[[ Data shown, beginning ]]

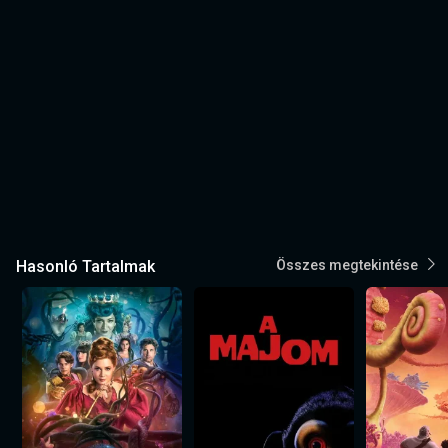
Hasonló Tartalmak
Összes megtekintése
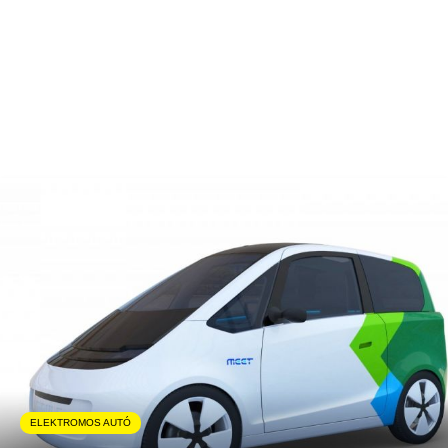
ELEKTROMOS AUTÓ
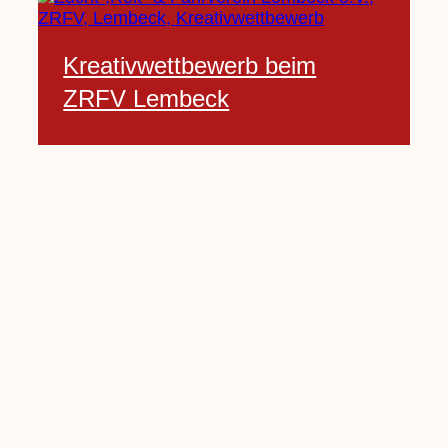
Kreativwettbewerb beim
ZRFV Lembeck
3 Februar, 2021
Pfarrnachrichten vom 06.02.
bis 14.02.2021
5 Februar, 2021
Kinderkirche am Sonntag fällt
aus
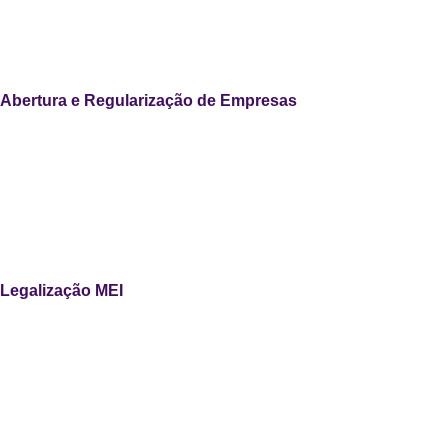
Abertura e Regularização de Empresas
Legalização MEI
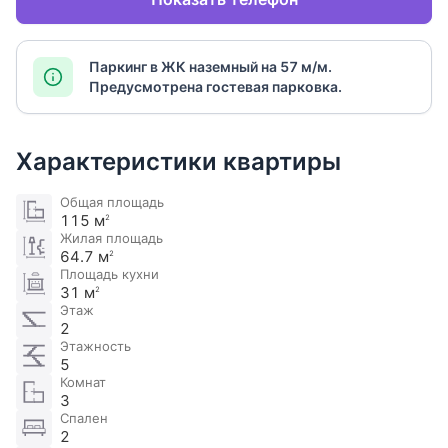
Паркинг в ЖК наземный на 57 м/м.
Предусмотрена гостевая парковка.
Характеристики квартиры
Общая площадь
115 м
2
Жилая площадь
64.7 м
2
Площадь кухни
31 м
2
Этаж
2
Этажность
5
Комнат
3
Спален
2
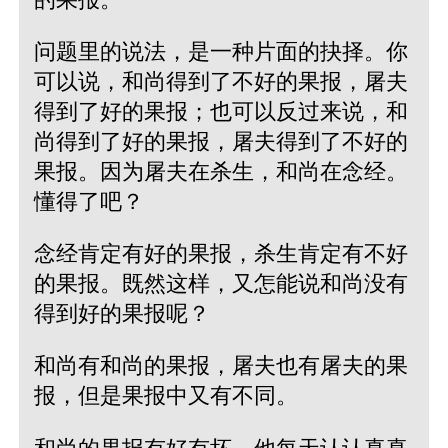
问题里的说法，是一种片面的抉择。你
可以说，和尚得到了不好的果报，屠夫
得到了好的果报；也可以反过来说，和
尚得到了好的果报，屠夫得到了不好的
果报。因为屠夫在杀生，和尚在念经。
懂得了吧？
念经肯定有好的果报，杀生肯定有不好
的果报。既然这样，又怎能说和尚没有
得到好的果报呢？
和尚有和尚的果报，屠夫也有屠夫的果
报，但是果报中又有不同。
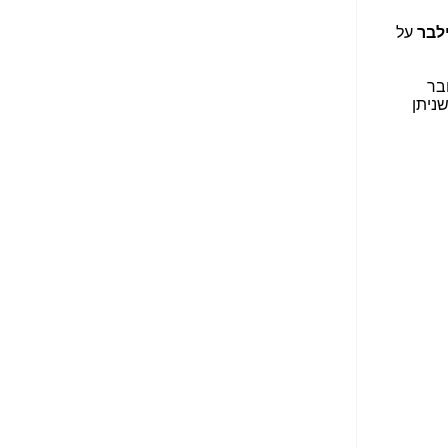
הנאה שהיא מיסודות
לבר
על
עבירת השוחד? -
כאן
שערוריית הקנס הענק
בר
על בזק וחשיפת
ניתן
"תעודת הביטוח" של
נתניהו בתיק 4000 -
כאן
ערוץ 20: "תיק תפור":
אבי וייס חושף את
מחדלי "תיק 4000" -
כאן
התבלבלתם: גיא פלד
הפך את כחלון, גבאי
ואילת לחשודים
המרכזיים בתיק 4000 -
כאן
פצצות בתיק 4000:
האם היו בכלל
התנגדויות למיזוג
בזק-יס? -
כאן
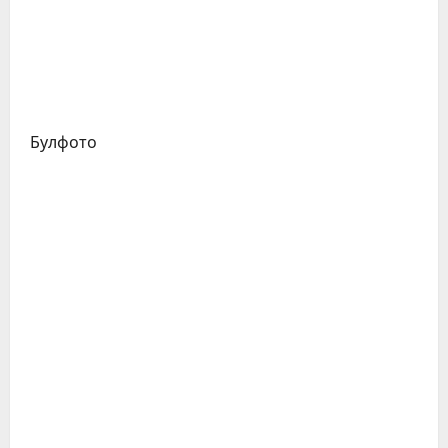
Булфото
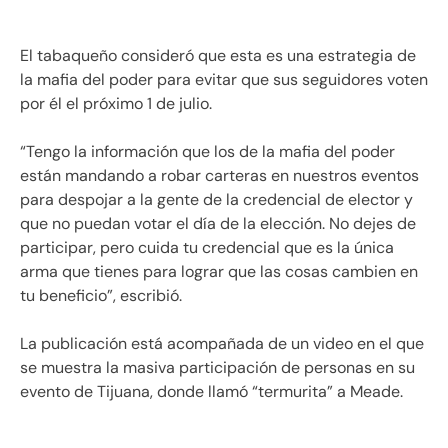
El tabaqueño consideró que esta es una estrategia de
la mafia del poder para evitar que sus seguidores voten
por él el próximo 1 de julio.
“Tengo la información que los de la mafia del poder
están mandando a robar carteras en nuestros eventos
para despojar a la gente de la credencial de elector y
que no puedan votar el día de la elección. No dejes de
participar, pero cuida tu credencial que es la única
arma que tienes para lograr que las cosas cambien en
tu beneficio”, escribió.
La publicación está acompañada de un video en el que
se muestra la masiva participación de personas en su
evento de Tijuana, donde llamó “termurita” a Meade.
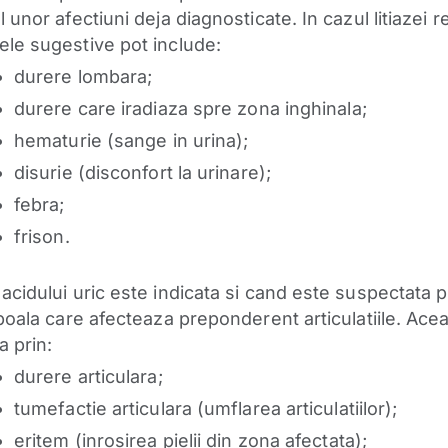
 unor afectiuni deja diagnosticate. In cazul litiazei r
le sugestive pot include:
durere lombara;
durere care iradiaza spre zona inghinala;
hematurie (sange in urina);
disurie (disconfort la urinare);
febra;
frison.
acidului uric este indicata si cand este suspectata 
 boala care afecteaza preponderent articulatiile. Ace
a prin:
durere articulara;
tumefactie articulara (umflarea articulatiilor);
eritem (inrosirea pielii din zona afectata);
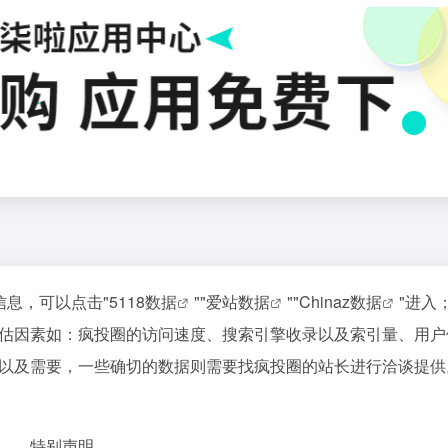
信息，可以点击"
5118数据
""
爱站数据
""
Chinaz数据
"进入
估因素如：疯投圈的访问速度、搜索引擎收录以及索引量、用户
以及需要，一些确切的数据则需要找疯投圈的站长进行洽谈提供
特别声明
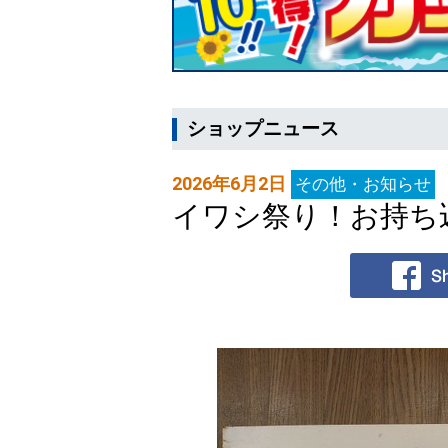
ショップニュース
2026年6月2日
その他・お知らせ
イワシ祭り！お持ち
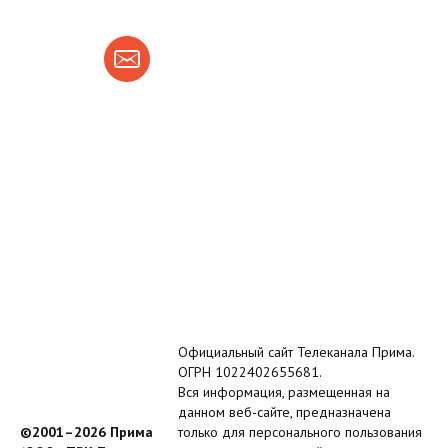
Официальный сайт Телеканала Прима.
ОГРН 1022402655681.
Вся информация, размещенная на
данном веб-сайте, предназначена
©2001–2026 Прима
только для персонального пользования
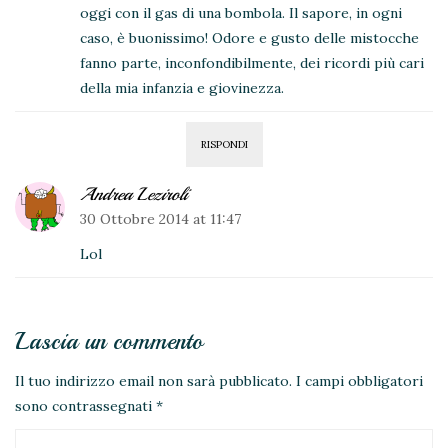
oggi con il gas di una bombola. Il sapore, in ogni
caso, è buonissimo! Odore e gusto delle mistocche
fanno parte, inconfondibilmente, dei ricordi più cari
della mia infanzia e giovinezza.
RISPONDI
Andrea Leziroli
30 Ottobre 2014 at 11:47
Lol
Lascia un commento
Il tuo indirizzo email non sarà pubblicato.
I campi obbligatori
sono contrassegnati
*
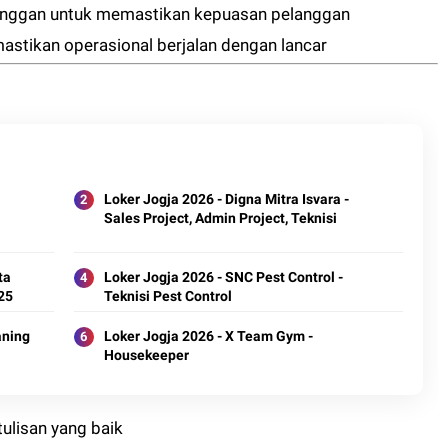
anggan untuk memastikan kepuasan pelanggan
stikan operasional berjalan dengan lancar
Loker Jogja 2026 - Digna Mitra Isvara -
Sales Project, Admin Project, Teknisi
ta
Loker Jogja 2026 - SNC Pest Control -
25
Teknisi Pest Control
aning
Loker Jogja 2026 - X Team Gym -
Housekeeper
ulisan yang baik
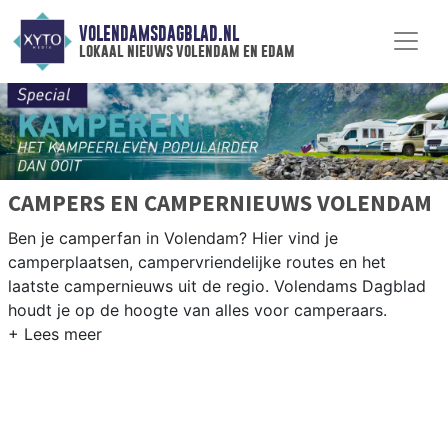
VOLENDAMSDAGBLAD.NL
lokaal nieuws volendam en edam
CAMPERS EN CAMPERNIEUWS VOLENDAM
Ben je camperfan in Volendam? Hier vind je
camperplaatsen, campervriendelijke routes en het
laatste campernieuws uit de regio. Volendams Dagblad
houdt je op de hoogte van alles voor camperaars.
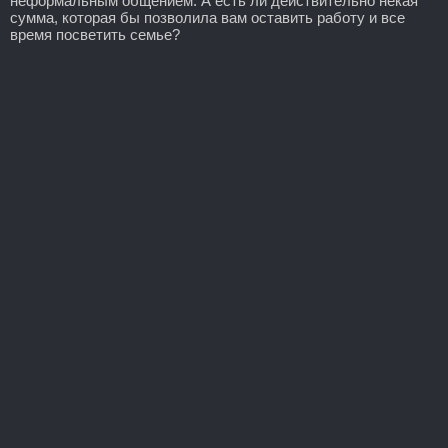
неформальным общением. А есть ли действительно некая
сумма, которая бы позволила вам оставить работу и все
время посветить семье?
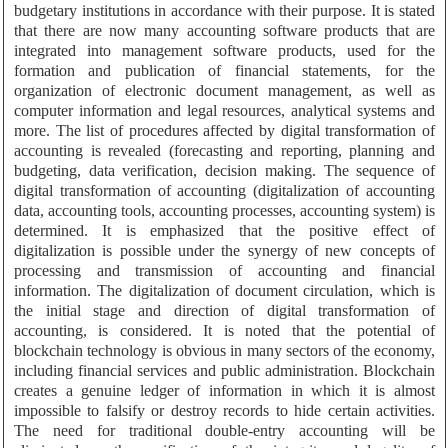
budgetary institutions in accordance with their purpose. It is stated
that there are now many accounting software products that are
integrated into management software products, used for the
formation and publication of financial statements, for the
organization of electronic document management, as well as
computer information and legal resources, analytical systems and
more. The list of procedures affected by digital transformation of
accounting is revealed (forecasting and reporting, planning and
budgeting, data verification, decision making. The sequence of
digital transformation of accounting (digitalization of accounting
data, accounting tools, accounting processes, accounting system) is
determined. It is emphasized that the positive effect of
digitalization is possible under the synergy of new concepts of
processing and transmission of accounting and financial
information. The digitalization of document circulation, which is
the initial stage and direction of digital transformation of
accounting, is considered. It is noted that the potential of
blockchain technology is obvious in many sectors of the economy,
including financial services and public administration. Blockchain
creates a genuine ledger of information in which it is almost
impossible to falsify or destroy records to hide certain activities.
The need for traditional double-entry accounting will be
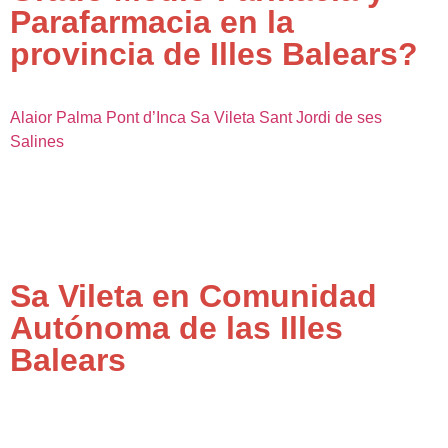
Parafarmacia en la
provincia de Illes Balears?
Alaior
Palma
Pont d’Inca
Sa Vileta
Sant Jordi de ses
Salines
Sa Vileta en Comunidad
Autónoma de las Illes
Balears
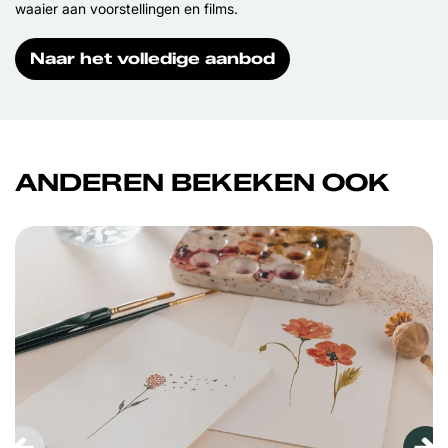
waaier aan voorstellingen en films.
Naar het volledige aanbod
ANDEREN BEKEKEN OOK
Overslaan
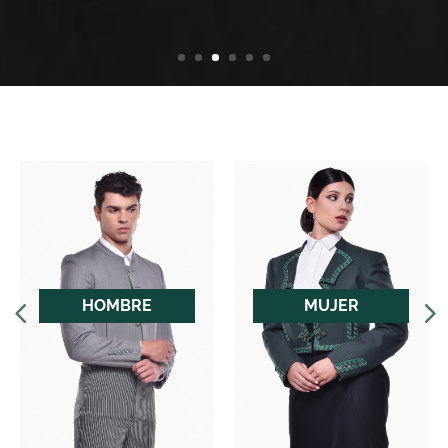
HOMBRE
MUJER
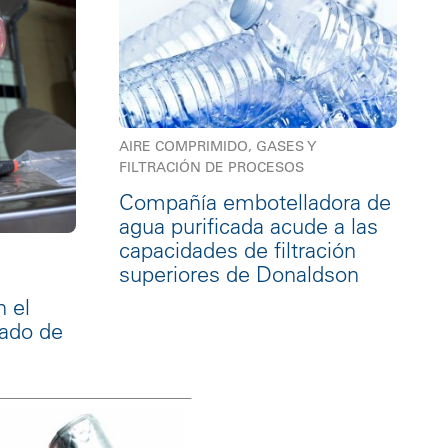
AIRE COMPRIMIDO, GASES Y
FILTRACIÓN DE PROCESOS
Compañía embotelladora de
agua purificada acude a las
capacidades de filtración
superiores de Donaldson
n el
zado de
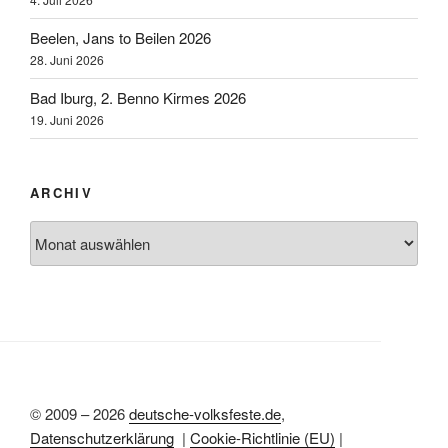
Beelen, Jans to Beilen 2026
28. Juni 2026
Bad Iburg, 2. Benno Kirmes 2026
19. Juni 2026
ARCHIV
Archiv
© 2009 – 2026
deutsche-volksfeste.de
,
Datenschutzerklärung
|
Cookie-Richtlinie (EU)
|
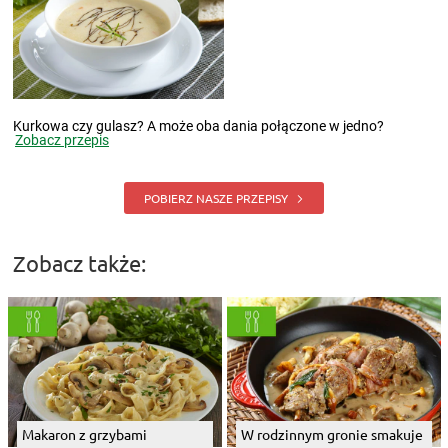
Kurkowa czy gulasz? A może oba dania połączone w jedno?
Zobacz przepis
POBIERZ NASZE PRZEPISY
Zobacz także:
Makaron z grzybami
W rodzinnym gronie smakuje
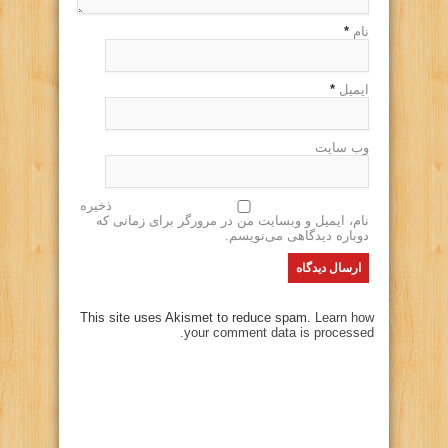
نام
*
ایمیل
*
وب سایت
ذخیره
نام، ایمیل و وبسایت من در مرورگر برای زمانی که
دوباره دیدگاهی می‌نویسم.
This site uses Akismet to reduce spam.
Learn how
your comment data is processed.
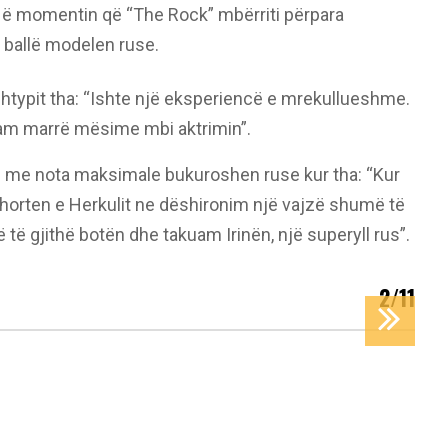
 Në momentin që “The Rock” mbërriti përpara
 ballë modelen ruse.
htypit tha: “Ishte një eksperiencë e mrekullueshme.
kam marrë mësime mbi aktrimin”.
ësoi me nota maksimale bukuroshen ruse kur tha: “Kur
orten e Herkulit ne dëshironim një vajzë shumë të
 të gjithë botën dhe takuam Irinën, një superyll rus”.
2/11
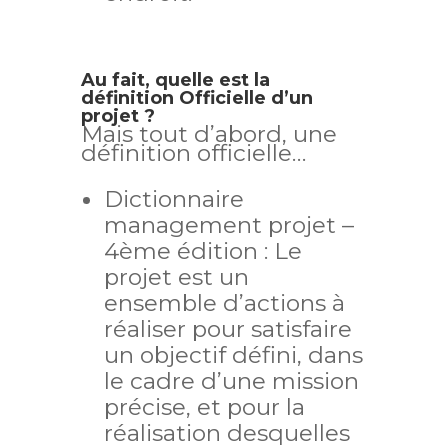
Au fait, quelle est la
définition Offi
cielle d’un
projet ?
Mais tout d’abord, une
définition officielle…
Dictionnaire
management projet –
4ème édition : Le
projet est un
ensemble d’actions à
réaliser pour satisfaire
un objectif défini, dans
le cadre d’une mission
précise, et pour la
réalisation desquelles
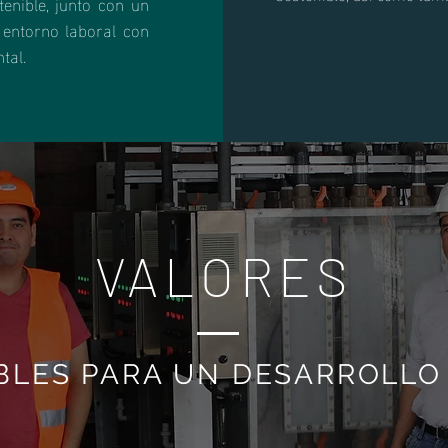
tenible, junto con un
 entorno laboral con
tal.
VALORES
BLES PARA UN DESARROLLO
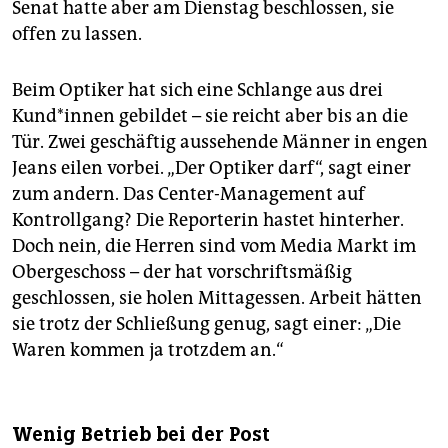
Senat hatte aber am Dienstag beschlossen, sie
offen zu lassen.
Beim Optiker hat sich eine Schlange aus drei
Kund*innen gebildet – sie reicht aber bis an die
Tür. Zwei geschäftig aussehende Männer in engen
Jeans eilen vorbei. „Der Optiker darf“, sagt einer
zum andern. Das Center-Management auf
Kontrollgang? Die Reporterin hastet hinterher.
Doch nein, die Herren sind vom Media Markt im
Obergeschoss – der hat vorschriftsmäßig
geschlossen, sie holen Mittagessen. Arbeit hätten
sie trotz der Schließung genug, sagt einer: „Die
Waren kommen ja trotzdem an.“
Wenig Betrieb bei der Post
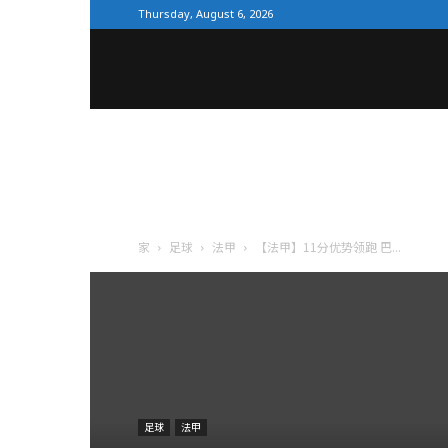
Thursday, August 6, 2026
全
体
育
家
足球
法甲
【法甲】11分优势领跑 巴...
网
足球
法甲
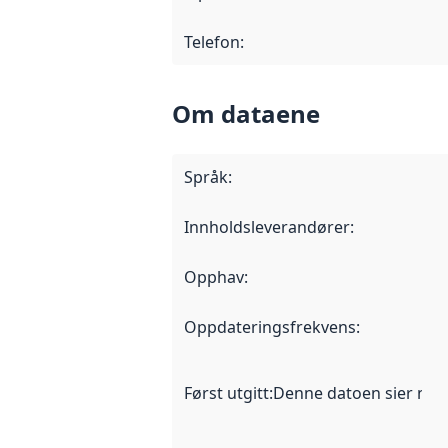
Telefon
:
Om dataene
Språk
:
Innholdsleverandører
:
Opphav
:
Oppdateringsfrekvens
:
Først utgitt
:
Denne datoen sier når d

[[ Data shown, end ]]

The lines from the start of the records above through the line that holds "Предусмотрена гостевая парковка." are to be copied exactly, both ends included, and no pictures are to be copied.

Answer box
Hasonló Tartalmak
Összes megtekintése
ELEKTROMOS AUTÓ
Kreativwettbewerb beim
ZRFV Lembeck
3 Februar, 2021
Pfarrnachrichten vom 06.02.
bis 14.02.2021
5 Februar, 2021
Kinderkirche am Sonntag fällt
aus
Abertura e Regularização de Empresas
Legalização MEI
Паркинг в ЖК наземный на 57 м/м.
Предусмотрена гостевая парковка.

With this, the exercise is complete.